Interestingly, while the real estate expert forecasts “some mild interest rate relief,” he doesn’t think that will be the “significant” factor in motivating homeowners to give up the historically low rates they locked in during the COVID-19 pandemic.
Instead, he believes unquantifiable lifestyle factors will drive more sellers to finally come to market in 2026.
“I believe we're going to probably see a minimum of 10% more home sales, which is significant,” says Serhant.
“That would mean an additional 400,000 plus [or] minus home sales next year than we've seen over the past three years, and it wouldn't be because of rates,” he adds. “It would be because you can only push people not to move for so long.”
Those sellers who may soon be looking to move might notice a new phenomenon Serhant reports is starting to take hold among buyers: Instead of the buyer pool being mostly populated by individuals and couples, the Netflix personality thinks a growing number of potential buyers will enter into group homeownership situations.
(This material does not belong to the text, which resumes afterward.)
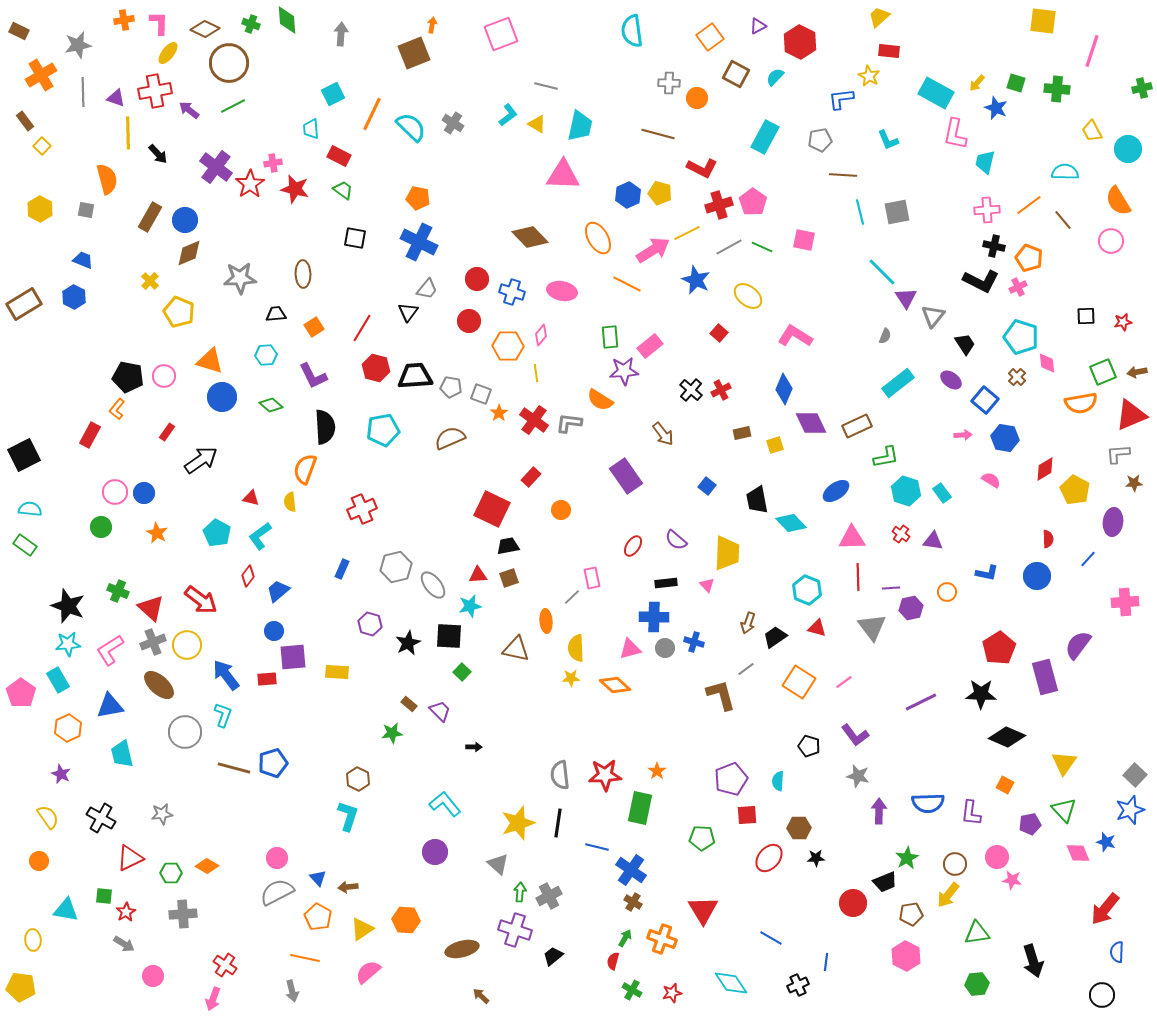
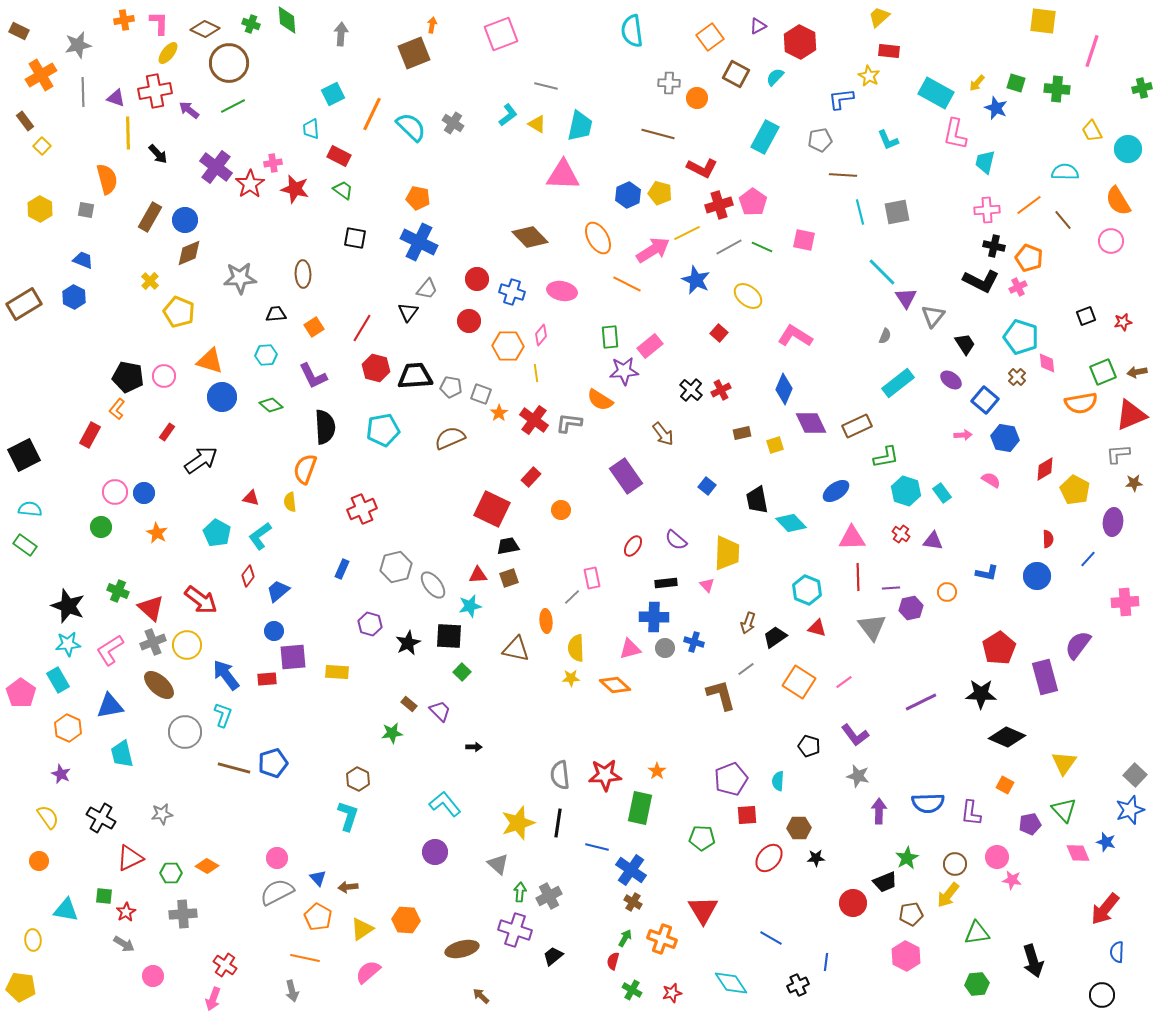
black square at (1086, 316): rotated 18 degrees counterclockwise
orange hexagon at (68, 728): rotated 12 degrees counterclockwise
“What you're starting to see is not a new normal, but a pivot to the future of home ownership,” posits Serhant, suggesting that there are multiple scenarios in which these owner groups could emerge.
“I think you're going to start to see a lot more co-owners than we've seen before,” he explains. “Instead of just parents buying for children, it’s parents buying with children. Instead of just friends helping friends out, it’s friends buying with friends. It's cousins buying with cousins. It's different forms of tenants in common and LLC ownership that we just haven't ever seen before to make housing affordable.”
Serhant concedes this shift will take some getting used to, but argues the trend makes sense dollar for dollar.
“Instead of living with three roommates in a rental and just burning your cash, why not go buy something, [the] three of you, if there's a good deal to be had?” he suggests. “I think people are becoming more comfortable with that.”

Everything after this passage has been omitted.